Delayed Slater determinant update algorithms for high efficiency quantum Monte Carlo

T. McDaniel,E. F. D'Azevedo,Y. W. Li,K. Wong,P. R. C. Kent
DOI: https://doi.org/10.1063/1.4998616
2017-08-02
Abstract:Within ab initio Quantum Monte Carlo simulations, the leading numerical cost for large systems is the computation of the values of the Slater determinants in the trial wavefunction. Each Monte Carlo step requires finding the determinant of a dense matrix. This is most commonly iteratively evaluated using a rank-1 Sherman-Morrison updating scheme to avoid repeated explicit calculation of the inverse. The overall computational cost is therefore formally cubic in the number of electrons or matrix size. To improve the numerical efficiency of this procedure, we propose a novel multiple rank delayed update scheme. This strategy enables probability evaluation with application of accepted moves to the matrices delayed until after a predetermined number of moves, K. The accepted events are then applied to the matrices en bloc with enhanced arithmetic intensity and computational efficiency via matrix-matrix operations instead of matrix-vector operations. This procedure does not change the underlying Monte Carlo sampling or its statistical efficiency. For calculations on large systems and algorithms such as diffusion Monte Carlo where the acceptance ratio is high, order of magnitude improvements in the update time can be obtained on both multi-core CPUs and GPUs.

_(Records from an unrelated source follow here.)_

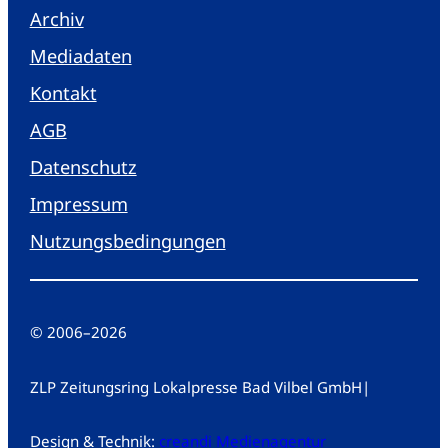
Archiv
Mediadaten
Kontakt
AGB
Datenschutz
Impressum
Nutzungsbedingungen
© 2006
–
2026
ZLP Zeitungsring Lokalpresse Bad Vilbel GmbH
|
Design & Technik:
creandi Medienagentur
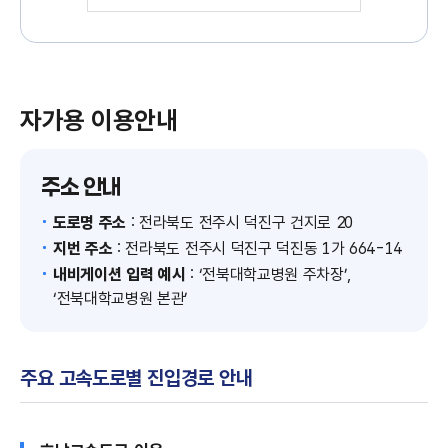
자가용 이용안내
주소 안내
도로명 주소
: 전라북도 전주시 덕진구 건지로 20
지번 주소
: 전라북도 전주시 덕진구 덕진동 1가 664-14
내비게이션 입력 예시
: ‘전북대학교병원 주차장’,
‘전북대학교병원 본관’
주요 고속도로별 진입경로 안내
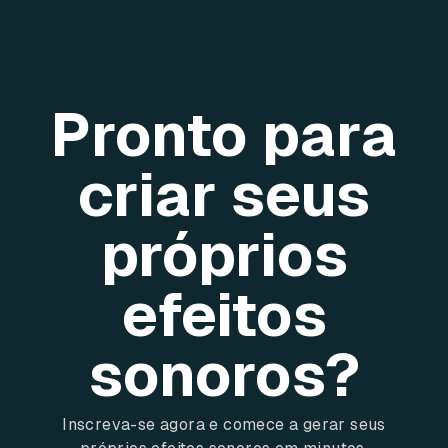
Pronto para
criar seus
próprios
efeitos
sonoros?
Inscreva-se agora e comece a gerar seus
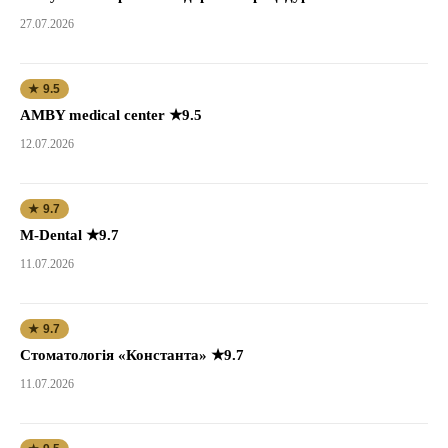
27.07.2026
★ 9.5
AMBY medical center ★9.5
12.07.2026
★ 9.7
M-Dental ★9.7
11.07.2026
★ 9.7
Стоматологія «Константа» ★9.7
11.07.2026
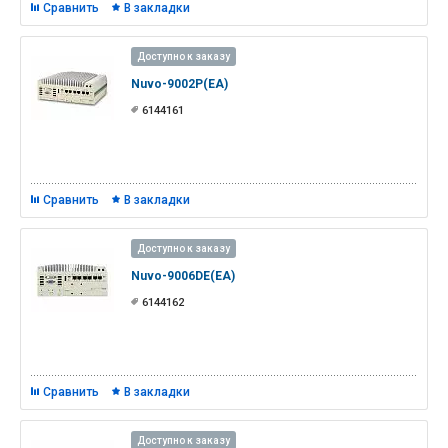
Сравнить
В закладки
Доступно к заказу
Nuvo-9002P(EA)
6144161
Сравнить
В закладки
Доступно к заказу
Nuvo-9006DE(EA)
6144162
Сравнить
В закладки
Доступно к заказу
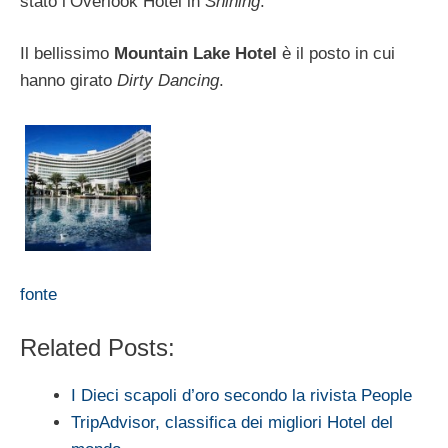
stato l’Overlook Hotel in
Shining
.
Il bellissimo
Mountain Lake Hotel
è il posto in cui
hanno girato
Dirty Dancing
.
fonte
Related Posts:
I Dieci scapoli d’oro secondo la rivista People
TripAdvisor, classifica dei migliori Hotel del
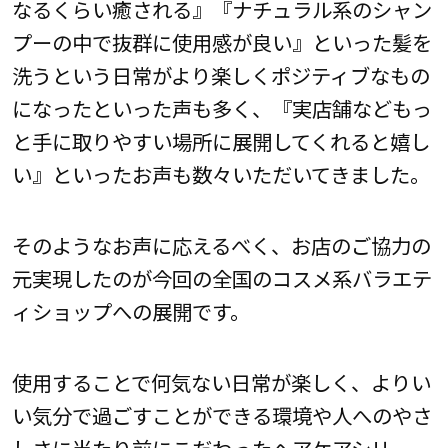
なるくらい癒される』『ナチュラル系のシャン
プーの中で抜群に使用感が良い』といった髪を
洗うという日常がより楽しくポジティブなもの
になったといった声も多く、『実店舗などもっ
と手に取りやすい場所に展開してくれると嬉し
い』といったお声も数々いただいてきました。
そのようなお声に応えるべく、お店のご協力の
元実現したのが今回の全国のコスメ系バラエテ
ィショップへの展開です。
使用することで何気ない日常が楽しく、よりい
い気分で過ごすことができる環境や人へのやさ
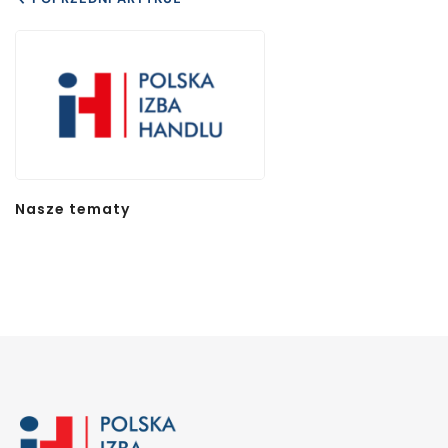
Nasze tematy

Computational Physics,Materials Science
What problem does this paper attempt to address?
This paper attempts to solve the problem of high computational cost in calculating Slater determinants for large systems in ab initio Quantum Monte Carlo (QMC) simulations. Specifically: 1. **Computational Bottleneck**: In QMC simulations, the value of the Slater determinant needs to be calculated at each Monte Carlo step, which usually involves solving the determinant of a dense matrix. The traditional approach is to use the rank - 1 Sherman - Morrison update scheme to avoid repeated explicit calculation of the inverse matrix, but the time complexity of this method is \(O(N^3)\). For large systems (such as solid materials with a large number of electrons), the computational overhead is very large. 2. **Proposed New Algorithm**: To improve numerical efficiency, the authors propose a new multi - rank delayed update scheme. This scheme converts matrix - vector operations into more efficient matrix - matrix operations by delaying the application of accepted moves until a predetermined number \(K\) is reached and then updating the matrix in batches. This not only improves the arithmetic intensity and computational efficiency but also keeps the original Monte Carlo sampling and its statistical efficiency unchanged. 3. **Applicable Scenarios**: This new algorithm is particularly suitable for QMC algorithms with a high acceptance rate, such as Diffusion Monte Carlo (DMC), because in this case, the delayed update can significantly reduce the update time. 4. **Performance Improvement**: Experimental results show that on multi - core CPUs and GPUs, for matrices of approximately size 1000, the new algorithm can achieve an order - of - magnitude acceleration. As the matrix size increases, the acceleration effect is more pronounced. In summary, this paper aims to significantly reduce the computational cost in QMC simulations by improving the Slater determinant update algorithm, and in particular, provides an effective method for efficient simulation of large systems.